Eliminar o medo não é uma saída possível. Se existe vida, existe o medo. Mas é possível desarmar a síndrome. Começar perguntando do que estou com medo de verdade? ajuda a tirar o problema da dimensão inalcançável e trazê-lo para o chão, para a proporção real. Ajuda. Se eu sei de onde o medo vem, sei para onde enviar reforços.
De tudo, talvez o mais importante seja ter um grupo com quem partilhar os momentos de insegurança. Amigas que generosamente te lembrem: acredita, e vai com medo mesmo. E celebrem com você o seu gesto de coragem. Do lado de cá, quando a insegurança bate forte, é pra elas que eu corro. Por sorte, nos grupos de escrita da Casa também encontro esse respiro. Na troca com outras mulheres, eu também me fortaleço.
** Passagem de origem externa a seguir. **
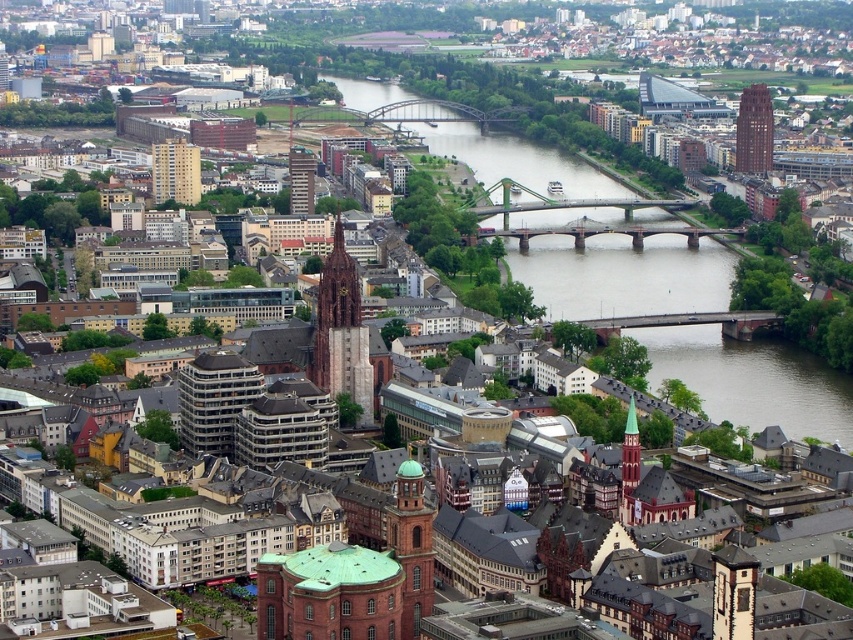 You are a drone operator flying over the city. Your drone is currently above the brown stone bridge at center and the red brick tower at center. Which structure is closer to your drone?

The brown stone bridge at center is closer to your drone because it is further to the viewer than the red brick tower at center, meaning it appears nearer in the aerial view.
Escrever esse texto hoje talvez seja outro meio que encontrei de furar a síndrome. Ou uma forma metalinguística de autossabotagem, nunca se sabe. Afinal, era pra eu estar escrevendo outra coisa.
Lara Torres nasceu no interior de São Paulo em 1990. É escritora, fundadora da Casa Inventada e jornalista de formação.